Ils ne parlent pas… et pourtant ils se comprennent entre espèces !

Ils ne parlent pas… et pourtant ils se comprennent entre espèces !

La communication entre espèces animales intrigue les scientifiques depuis des décennies. Dans la nature, de nombreux animaux semblent comprendre et parfois même imiter les signaux d'alerte ou d'autres formes de communication provenant d'espèces différentes. Cette capacité d'apprentissage interspécifique soulève des questions passionnantes sur l'intelligence animale et les mécanismes d'adaptation.

Quand on parle de langage animal, il convient d'abord de clarifier un point important. Selon Simon W. Townsend, professeur d'anthropologie évolutive à l'Université de Zurich, le terme «langage» désigne spécifiquement le système de communication humain.

Pour les animaux, les chercheurs préfèrent étudier des caractéristiques précises de communication, comme la relation entre un son particulier et sa signification.

Les éléphants se saluent en agitant leurs oreilles et en émettant des grondements profonds.
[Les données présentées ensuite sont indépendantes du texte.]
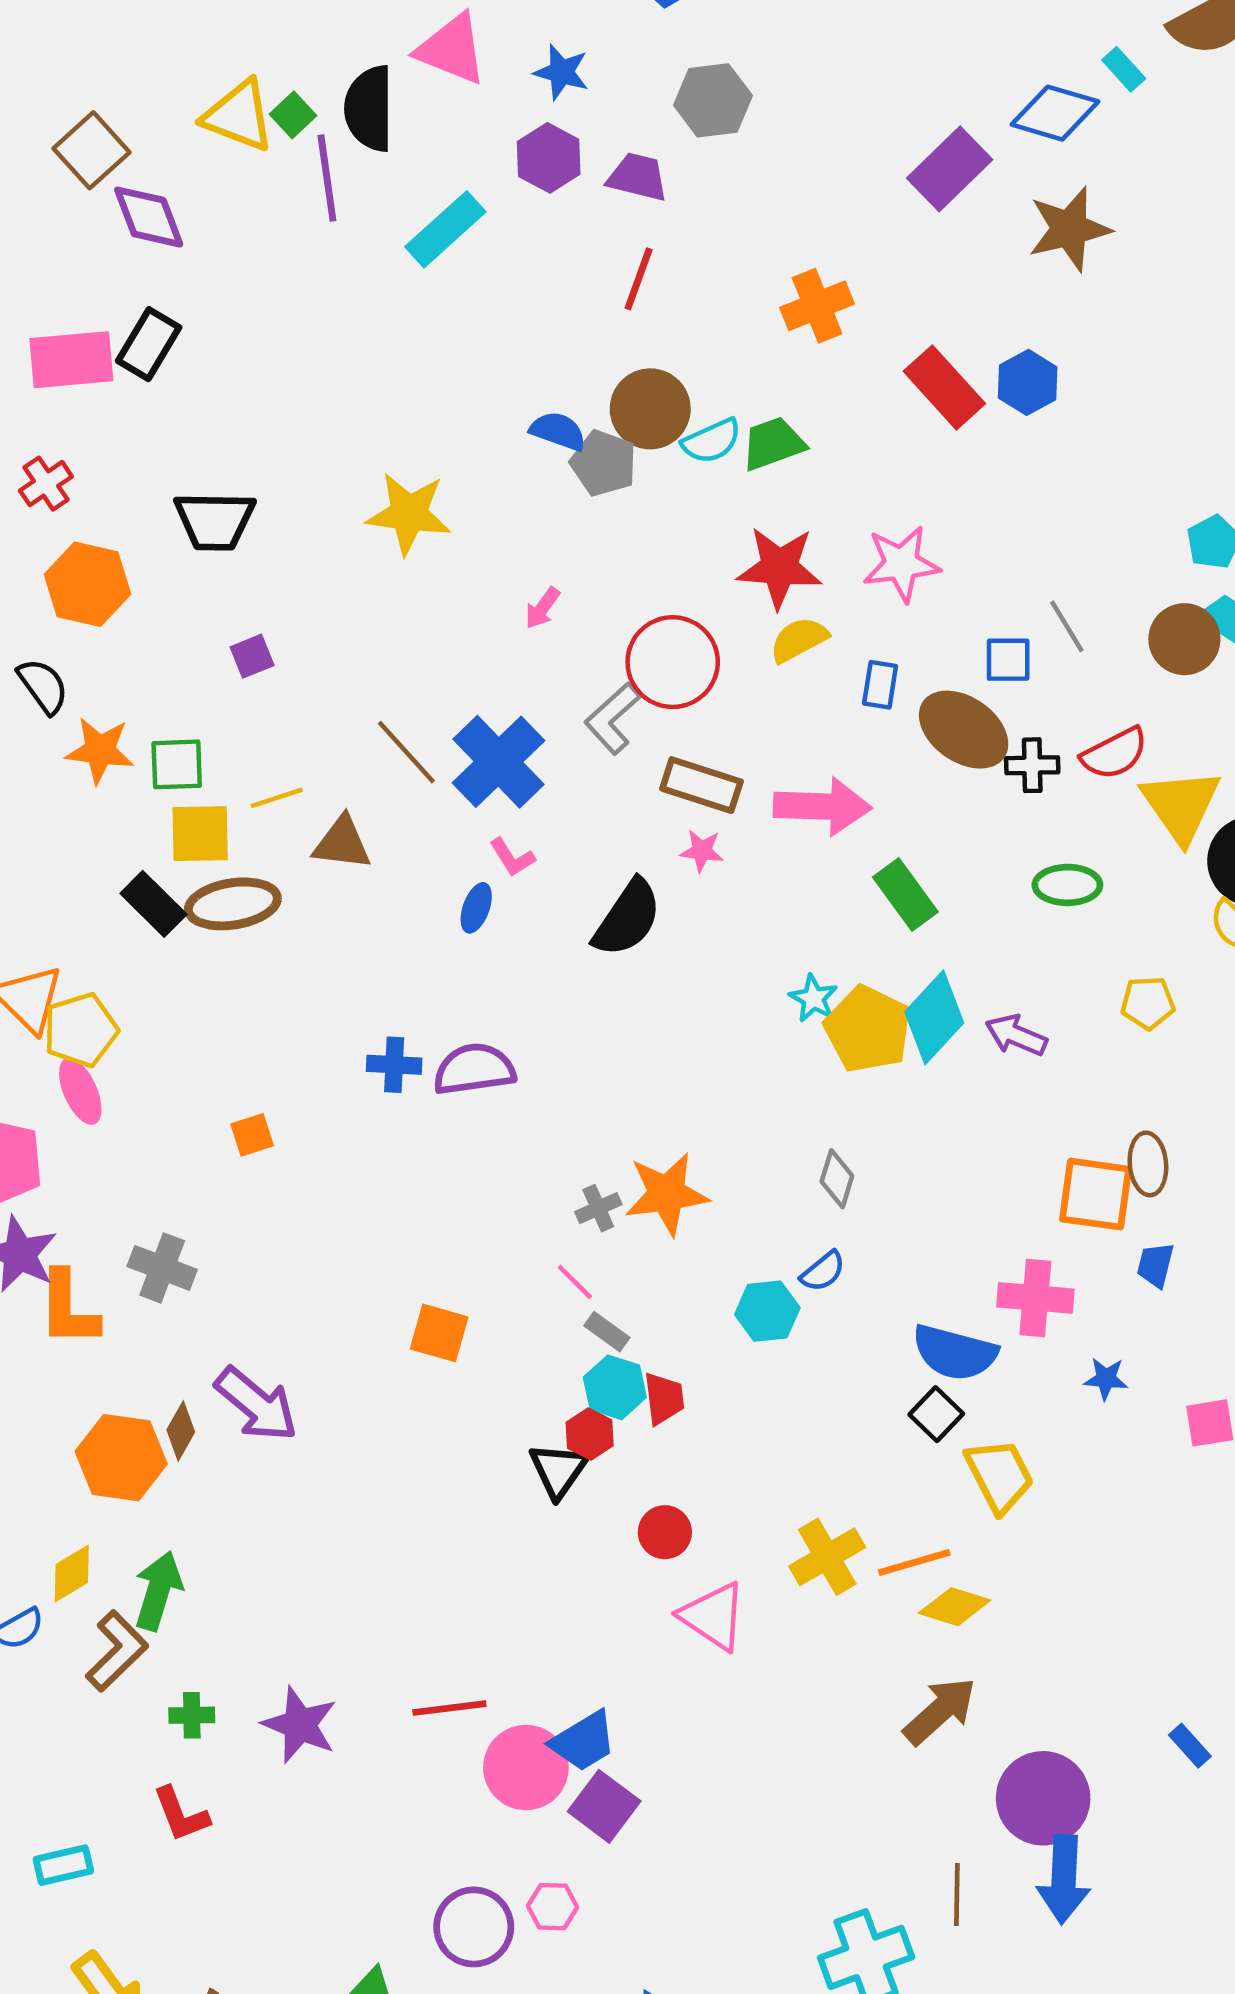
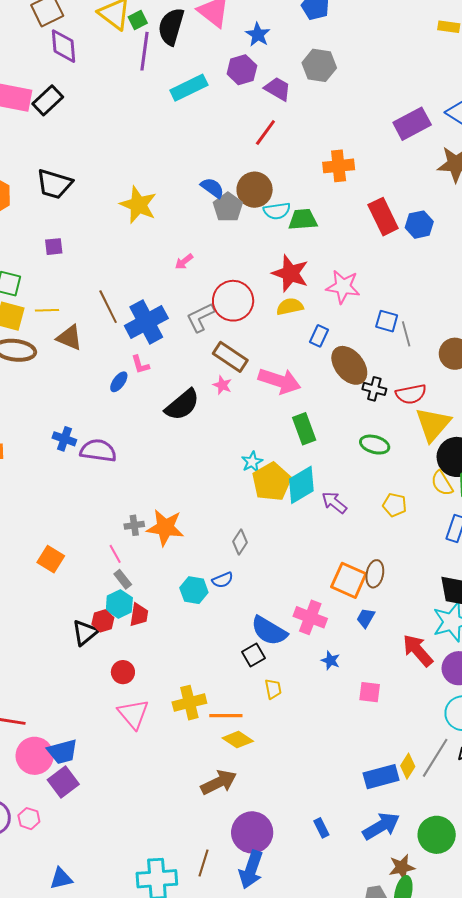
blue square: (1008, 660) -> (387, 321), moved
yellow trapezoid: (999, 1476) -> (273, 689), size x0.6

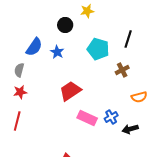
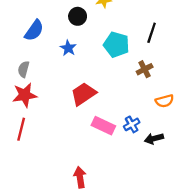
blue semicircle: (34, 47) -> (34, 30), moved
red star: (20, 92) -> (25, 95), size x1.5

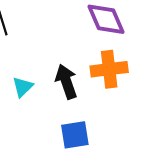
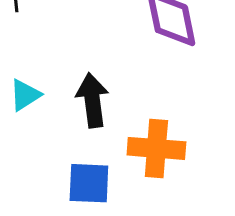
orange cross: (109, 69) -> (156, 148), moved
Les cachalots modifient leurs cliquetis selon le contexte de leur conversation. Les colonies de rats-taupes nus développent même leurs propres « accents ». Ces découvertes révèlent la complexité des systèmes de communication dans le règne animal.

Mais la question demeure : un animal peut-il apprendre à comprendre ou à utiliser les signaux d'une autre espèce ? Les recherches récentes montrent que certains animaux y parviennent effectivement, bien que le processus cognitif sous-jacent reste mystérieux.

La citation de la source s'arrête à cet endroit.